Using machine learning to identify important predictors of COVID-19 infection prevention behaviors during the early phase of the pandemic

Patterns (N Y). 2022 Apr 8;3(4):100482. doi: 10.1016/j.patter.2022.100482. Epub 2022 Mar 9.

Abstract

Before vaccines for coronavirus disease 2019 (COVID-19) became available, a set of infection-prevention behaviors constituted the primary means to mitigate the virus spread. Our study aimed to identify important predictors of this set of behaviors. Whereas social and health psychological theories suggest a limited set of predictors, machine-learning analyses can identify correlates from a larger pool of candidate predictors. We used random forests to rank 115 candidate correlates of infection-prevention behavior in 56,072 participants across 28 countries, administered in March to May 2020. The machine-learning model predicted 52% of the variance in infection-prevention behavior in a separate test sample-exceeding the performance of psychological models of health behavior.
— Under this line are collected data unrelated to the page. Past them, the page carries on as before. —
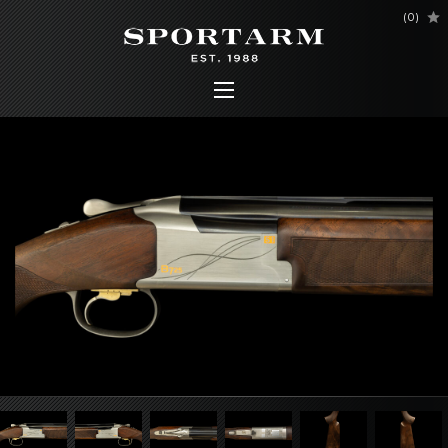
(
0
)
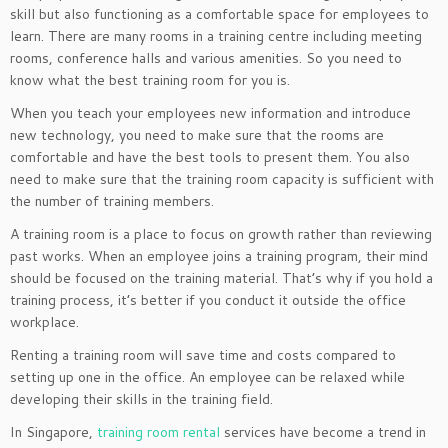
skill but also functioning as a comfortable space for employees to
learn. There are many rooms in a training centre including meeting
rooms, conference halls and various amenities. So you need to
know what the best training room for you is.
When you teach your employees new information and introduce
new technology, you need to make sure that the rooms are
comfortable and have the best tools to present them. You also
need to make sure that the training room capacity is sufficient with
the number of training members.
A training room is a place to focus on growth rather than reviewing
past works. When an employee joins a training program, their mind
should be focused on the training material. That’s why if you hold a
training process, it’s better if you conduct it outside the office
workplace.
Renting a training room will save time and costs compared to
setting up one in the office. An employee can be relaxed while
developing their skills in the training field.
In Singapore,
training room rental
services have become a trend in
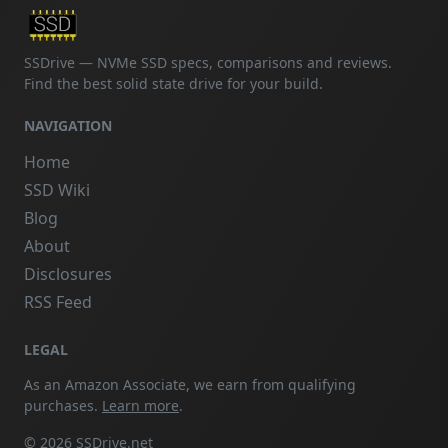
SSDrive — NVMe SSD specs, comparisons and reviews.
Find the best solid state drive for your build.
NAVIGATION
Home
SSD Wiki
Blog
About
Disclosures
RSS Feed
LEGAL
As an Amazon Associate, we earn from qualifying
purchases.
Learn more
.
© 2026 SSDrive.net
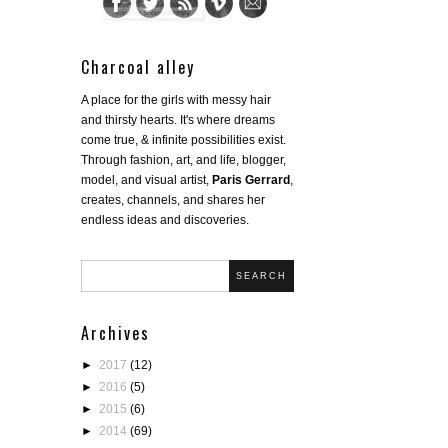
Charcoal alley
A place for the girls with messy hair
and thirsty hearts. It's where dreams
come true, & infinite possibilities exist.
Through fashion, art, and life, blogger,
model, and visual artist,
Paris Gerrard
,
creates, channels, and shares her
endless ideas and discoveries.
SEARCH
Archives
►
2017
(12)
►
2016
(5)
►
2015
(6)
►
2014
(69)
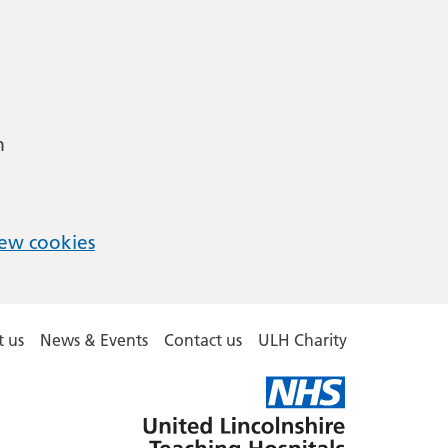
m
ew cookies
 us
News & Events
Contact us
ULH Charity
United
Lincolnshire
Hospitals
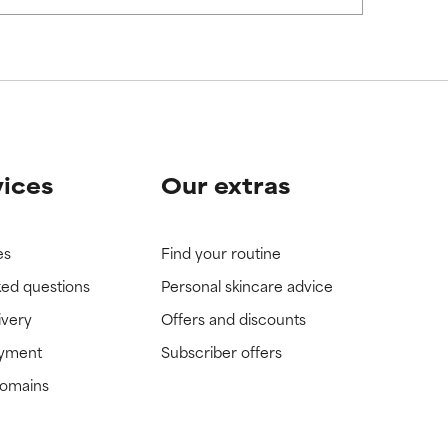
view the
view the
vices
Our extras
es
Find your routine
ked questions
Personal skincare advice
ivery
Offers and discounts
ayment
Subscriber offers
domains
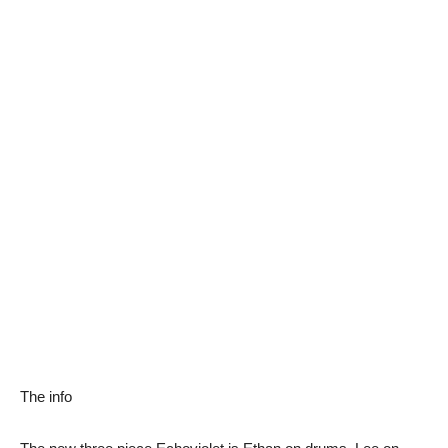
The info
Results indicated the two most important predictors related to individual-level injunctive norms. Illustrating how data-driven methods can complement theory, some of the most important predictors were not derived from theories of health behavior-and some theoretically derived predictors were relatively unimportant.

Keywords: COVID-19; health behaviors; machine learning; public goods dilemma; random forest; social norms.